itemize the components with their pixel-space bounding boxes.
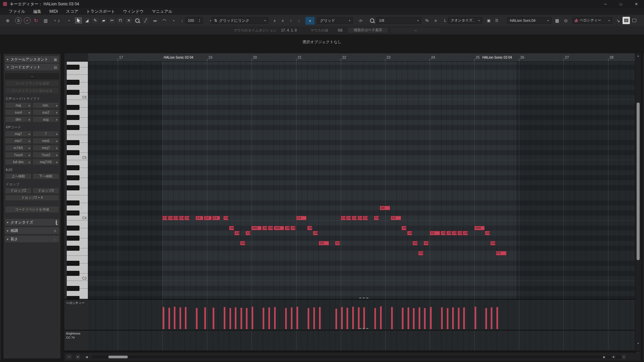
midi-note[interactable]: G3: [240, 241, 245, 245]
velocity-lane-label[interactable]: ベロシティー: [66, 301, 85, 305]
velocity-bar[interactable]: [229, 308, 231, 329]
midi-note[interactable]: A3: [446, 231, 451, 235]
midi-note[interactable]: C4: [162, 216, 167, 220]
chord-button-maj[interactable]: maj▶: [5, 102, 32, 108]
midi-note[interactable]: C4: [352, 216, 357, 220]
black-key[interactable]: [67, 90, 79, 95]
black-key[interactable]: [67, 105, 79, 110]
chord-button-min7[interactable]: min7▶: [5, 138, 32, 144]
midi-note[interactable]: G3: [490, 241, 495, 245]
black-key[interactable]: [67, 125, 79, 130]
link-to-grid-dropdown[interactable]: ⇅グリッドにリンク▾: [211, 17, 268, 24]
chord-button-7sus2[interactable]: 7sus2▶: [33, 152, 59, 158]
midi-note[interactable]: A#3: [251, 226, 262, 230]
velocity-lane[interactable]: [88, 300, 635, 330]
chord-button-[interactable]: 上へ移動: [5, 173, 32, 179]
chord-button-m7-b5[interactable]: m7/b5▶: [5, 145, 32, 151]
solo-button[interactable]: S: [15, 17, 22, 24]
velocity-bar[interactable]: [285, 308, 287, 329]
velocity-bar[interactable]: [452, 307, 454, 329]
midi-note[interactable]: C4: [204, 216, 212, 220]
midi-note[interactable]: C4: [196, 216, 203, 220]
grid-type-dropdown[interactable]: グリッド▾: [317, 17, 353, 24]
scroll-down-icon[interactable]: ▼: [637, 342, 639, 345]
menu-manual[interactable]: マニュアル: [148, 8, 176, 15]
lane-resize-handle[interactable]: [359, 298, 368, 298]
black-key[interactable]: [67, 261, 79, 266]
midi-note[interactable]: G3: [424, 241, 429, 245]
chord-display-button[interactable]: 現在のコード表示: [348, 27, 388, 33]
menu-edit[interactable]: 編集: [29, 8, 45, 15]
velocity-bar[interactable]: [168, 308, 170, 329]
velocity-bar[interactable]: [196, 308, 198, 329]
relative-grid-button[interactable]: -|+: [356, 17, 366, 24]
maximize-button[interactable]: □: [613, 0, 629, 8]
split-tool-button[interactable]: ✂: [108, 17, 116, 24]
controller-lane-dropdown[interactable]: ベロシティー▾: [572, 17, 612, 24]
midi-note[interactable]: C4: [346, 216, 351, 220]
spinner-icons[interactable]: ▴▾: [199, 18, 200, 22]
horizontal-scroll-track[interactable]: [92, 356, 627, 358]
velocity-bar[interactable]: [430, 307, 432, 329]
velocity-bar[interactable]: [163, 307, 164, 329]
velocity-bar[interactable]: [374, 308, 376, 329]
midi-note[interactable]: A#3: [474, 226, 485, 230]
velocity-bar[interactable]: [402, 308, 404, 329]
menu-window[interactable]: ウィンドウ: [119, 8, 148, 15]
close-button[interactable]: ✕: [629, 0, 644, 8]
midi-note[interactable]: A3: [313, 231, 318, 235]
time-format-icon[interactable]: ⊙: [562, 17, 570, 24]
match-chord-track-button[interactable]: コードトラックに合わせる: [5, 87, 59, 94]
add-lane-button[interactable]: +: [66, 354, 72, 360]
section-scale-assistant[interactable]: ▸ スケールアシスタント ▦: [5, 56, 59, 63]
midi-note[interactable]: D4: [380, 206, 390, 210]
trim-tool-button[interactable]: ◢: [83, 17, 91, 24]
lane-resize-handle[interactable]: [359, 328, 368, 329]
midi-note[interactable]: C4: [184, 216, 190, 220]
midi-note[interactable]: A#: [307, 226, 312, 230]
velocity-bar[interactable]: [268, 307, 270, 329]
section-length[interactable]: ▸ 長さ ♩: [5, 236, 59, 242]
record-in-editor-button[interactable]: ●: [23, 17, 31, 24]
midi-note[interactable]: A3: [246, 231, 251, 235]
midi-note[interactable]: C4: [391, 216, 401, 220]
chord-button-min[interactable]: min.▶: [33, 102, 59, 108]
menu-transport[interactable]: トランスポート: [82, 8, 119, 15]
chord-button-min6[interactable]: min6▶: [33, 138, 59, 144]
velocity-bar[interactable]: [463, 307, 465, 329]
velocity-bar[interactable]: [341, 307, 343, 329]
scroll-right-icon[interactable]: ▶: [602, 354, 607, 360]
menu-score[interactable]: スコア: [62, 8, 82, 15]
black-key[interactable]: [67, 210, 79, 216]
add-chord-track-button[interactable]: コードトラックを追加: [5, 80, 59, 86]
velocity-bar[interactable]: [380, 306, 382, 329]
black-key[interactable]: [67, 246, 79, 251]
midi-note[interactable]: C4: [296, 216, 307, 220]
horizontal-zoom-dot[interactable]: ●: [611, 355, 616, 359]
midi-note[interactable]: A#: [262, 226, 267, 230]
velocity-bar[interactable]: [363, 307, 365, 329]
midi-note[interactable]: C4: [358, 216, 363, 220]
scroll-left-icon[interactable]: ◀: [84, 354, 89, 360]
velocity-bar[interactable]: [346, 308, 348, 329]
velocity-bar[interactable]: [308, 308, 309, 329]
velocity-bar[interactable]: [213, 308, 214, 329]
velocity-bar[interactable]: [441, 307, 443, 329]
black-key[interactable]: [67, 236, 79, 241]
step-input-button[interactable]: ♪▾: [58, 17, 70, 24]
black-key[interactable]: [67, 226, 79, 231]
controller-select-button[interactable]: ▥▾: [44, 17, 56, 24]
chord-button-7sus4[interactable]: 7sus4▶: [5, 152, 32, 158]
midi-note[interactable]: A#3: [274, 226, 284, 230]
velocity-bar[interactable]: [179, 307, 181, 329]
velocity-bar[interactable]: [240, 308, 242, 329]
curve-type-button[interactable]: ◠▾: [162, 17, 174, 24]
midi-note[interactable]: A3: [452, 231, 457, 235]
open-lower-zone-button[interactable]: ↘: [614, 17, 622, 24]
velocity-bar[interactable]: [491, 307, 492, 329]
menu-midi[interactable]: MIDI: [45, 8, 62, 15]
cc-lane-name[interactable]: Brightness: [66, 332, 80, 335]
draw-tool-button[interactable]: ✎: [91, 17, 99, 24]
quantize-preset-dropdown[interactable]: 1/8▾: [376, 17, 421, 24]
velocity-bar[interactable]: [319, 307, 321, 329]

...

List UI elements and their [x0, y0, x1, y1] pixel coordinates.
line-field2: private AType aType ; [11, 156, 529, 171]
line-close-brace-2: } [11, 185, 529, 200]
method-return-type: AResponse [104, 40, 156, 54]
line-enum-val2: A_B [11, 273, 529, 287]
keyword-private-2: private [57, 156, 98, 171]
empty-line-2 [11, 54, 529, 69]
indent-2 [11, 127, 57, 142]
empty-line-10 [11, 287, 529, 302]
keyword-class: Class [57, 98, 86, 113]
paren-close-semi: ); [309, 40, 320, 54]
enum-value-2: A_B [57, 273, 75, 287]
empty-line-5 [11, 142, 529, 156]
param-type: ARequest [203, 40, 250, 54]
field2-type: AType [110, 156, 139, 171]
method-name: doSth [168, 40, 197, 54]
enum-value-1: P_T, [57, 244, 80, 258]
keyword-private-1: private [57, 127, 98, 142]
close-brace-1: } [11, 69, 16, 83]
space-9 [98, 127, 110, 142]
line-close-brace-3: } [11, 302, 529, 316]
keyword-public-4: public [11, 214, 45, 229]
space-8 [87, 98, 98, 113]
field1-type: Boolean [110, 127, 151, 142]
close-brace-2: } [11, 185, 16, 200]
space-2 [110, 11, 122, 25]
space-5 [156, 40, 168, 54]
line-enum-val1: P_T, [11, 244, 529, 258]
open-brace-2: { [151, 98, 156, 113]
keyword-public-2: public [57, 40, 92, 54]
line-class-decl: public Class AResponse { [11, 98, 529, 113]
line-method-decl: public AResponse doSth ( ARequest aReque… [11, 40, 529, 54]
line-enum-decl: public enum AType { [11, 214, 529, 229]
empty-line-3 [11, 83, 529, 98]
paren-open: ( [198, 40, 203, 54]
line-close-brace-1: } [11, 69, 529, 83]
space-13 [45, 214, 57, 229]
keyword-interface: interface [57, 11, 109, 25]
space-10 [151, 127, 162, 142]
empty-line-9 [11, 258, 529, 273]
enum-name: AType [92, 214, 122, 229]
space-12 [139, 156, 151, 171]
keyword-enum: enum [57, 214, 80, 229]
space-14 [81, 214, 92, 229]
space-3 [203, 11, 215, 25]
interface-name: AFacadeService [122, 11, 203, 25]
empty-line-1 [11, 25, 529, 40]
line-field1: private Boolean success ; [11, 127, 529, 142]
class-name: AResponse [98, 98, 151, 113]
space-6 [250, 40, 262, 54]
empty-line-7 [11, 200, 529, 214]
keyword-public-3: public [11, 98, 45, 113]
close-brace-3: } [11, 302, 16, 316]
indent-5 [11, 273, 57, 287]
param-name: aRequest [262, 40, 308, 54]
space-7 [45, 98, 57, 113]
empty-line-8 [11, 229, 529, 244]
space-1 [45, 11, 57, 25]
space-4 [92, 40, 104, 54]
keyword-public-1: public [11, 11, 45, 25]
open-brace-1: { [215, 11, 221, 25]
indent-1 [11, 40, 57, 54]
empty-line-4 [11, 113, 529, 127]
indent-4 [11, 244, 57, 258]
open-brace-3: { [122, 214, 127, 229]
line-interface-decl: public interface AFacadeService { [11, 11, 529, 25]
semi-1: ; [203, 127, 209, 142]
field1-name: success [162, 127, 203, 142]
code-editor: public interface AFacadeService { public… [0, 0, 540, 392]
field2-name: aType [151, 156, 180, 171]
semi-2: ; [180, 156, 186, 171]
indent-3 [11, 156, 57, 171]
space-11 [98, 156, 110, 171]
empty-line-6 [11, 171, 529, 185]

◆ ABOUT THIS EXERCISE ◆
If the string "AFacadeService" appears in a line of the entries, report the line.

◆ SOLUTION TO THIS PROBLEM ◆
interface-name: AFacadeService [122, 11, 203, 25]
line-interface-decl: public interface AFacadeService { [11, 11, 529, 25]
code-editor: public interface AFacadeService { public… [0, 0, 540, 392]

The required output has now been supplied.